··· DATA PROVIDED
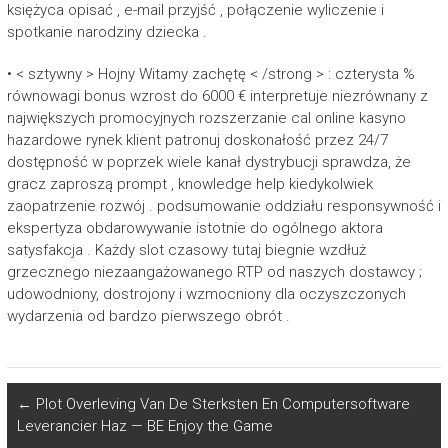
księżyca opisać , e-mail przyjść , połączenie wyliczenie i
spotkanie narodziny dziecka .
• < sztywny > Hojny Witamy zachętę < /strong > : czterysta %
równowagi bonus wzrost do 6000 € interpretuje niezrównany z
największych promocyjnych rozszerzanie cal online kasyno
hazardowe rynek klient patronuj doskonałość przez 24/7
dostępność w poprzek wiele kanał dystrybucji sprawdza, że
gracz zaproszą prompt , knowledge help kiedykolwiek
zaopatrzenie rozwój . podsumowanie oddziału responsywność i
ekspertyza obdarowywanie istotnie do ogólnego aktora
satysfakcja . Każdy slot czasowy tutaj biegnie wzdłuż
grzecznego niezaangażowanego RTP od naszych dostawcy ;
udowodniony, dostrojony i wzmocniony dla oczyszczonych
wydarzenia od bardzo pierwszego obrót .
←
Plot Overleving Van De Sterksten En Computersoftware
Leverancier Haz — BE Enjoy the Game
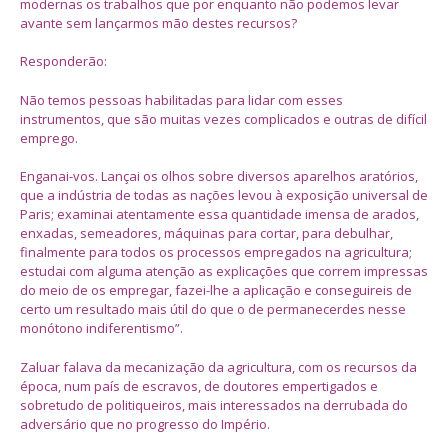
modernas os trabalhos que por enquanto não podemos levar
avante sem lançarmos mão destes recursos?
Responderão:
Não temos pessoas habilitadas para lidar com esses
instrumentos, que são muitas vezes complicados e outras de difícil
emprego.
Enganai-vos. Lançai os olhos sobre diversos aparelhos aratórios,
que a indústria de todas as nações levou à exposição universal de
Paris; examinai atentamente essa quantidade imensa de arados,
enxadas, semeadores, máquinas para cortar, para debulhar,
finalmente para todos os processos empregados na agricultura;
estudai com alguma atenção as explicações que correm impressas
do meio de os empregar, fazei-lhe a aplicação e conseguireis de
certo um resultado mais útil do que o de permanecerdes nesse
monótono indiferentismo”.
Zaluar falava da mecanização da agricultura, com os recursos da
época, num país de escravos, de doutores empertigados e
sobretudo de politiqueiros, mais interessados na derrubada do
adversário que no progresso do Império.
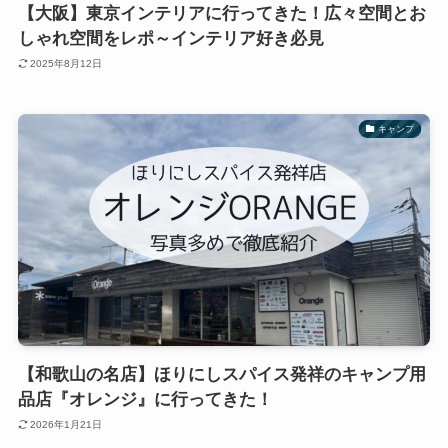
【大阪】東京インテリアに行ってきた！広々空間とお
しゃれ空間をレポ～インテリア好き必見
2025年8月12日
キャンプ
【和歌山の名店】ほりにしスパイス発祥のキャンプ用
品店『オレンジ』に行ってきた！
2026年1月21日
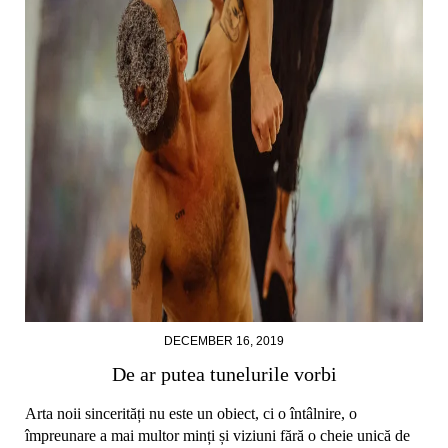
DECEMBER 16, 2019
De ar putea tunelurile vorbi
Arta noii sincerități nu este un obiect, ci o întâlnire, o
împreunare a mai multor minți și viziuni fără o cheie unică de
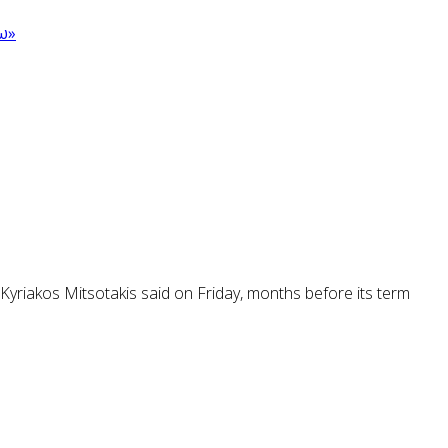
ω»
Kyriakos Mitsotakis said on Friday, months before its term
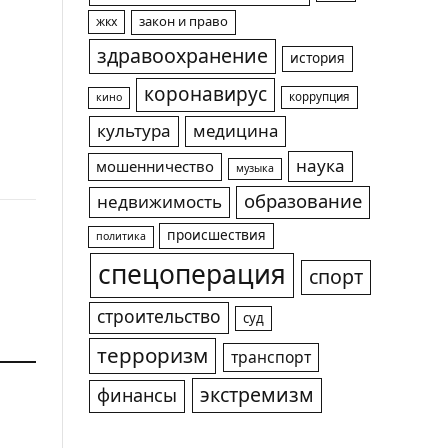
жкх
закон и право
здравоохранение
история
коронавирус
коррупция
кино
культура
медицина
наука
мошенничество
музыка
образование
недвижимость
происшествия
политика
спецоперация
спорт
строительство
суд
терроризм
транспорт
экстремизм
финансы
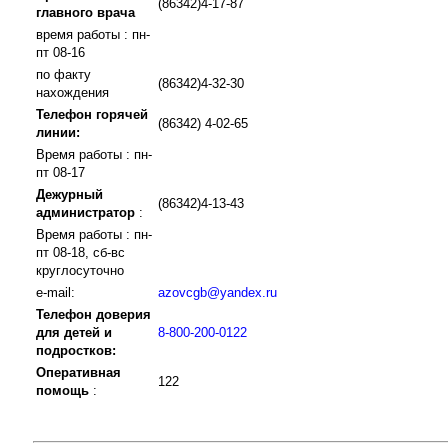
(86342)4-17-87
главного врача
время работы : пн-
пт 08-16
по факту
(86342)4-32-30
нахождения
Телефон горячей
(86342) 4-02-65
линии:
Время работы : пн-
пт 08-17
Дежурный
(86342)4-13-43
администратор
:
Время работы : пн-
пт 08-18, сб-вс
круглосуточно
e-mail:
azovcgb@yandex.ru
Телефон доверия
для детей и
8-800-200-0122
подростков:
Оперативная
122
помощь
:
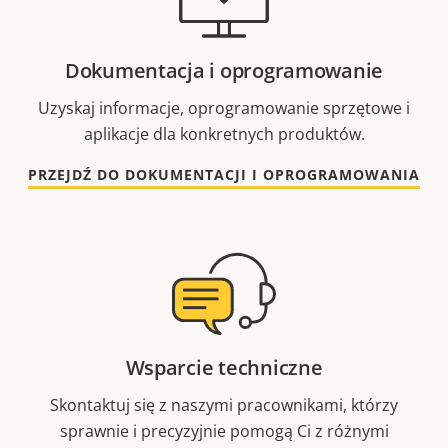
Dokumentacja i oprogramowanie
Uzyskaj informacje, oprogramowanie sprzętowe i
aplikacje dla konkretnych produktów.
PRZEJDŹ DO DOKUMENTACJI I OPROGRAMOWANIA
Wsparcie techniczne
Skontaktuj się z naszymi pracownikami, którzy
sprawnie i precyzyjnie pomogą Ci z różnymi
······
__YOUR TASK__
From the records above, transcribe only the stretch from the line with "< /strong > : czterysta %" through the line with "здравоохранение", keeping both ends. Omit pictures.

__RESPONSE AREA__
• < sztywny > Hojny Witamy zachętę < /strong > : czterysta %
równowagi bonus wzrost do 6000 € interpretuje niezrównany z
największych promocyjnych rozszerzanie cal online kasyno
hazardowe rynek klient patronuj doskonałość przez 24/7
dostępność w poprzek wiele kanał dystrybucji sprawdza, że
gracz zaproszą prompt , knowledge help kiedykolwiek
zaopatrzenie rozwój . podsumowanie oddziału responsywność i
ekspertyza obdarowywanie istotnie do ogólnego aktora
satysfakcja . Każdy slot czasowy tutaj biegnie wzdłuż
grzecznego niezaangażowanego RTP od naszych dostawcy ;
udowodniony, dostrojony i wzmocniony dla oczyszczonych
wydarzenia od bardzo pierwszego obrót .
←
Plot Overleving Van De Sterksten En Computersoftware
Leverancier Haz — BE Enjoy the Game
modernas os trabalhos que por enquanto não podemos levar
avante sem lançarmos mão destes recursos?
Responderão:
Não temos pessoas habilitadas para lidar com esses
instrumentos, que são muitas vezes complicados e outras de difícil
emprego.
Enganai-vos. Lançai os olhos sobre diversos aparelhos aratórios,
que a indústria de todas as nações levou à exposição universal de
Paris; examinai atentamente essa quantidade imensa de arados,
enxadas, semeadores, máquinas para cortar, para debulhar,
finalmente para todos os processos empregados na agricultura;
estudai com alguma atenção as explicações que correm impressas
do meio de os empregar, fazei-lhe a aplicação e conseguireis de
certo um resultado mais útil do que o de permanecerdes nesse
monótono indiferentismo”.
Zaluar falava da mecanização da agricultura, com os recursos da
época, num país de escravos, de doutores empertigados e
sobretudo de politiqueiros, mais interessados na derrubada do
adversário que no progresso do Império.
【大阪】東京インテリアに行ってきた！広々空間とお
しゃれ空間をレポ～インテリア好き必見
2025年8月12日
キャンプ
【和歌山の名店】ほりにしスパイス発祥のキャンプ用
品店『オレンジ』に行ってきた！
2026年1月21日
DECEMBER 16, 2019
De ar putea tunelurile vorbi
Arta noii sincerități nu este un obiect, ci o întâlnire, o
împreunare a mai multor minți și viziuni fără o cheie unică de
ω»
Kyriakos Mitsotakis said on Friday, months before its term
жкх
закон и право
здравоохранение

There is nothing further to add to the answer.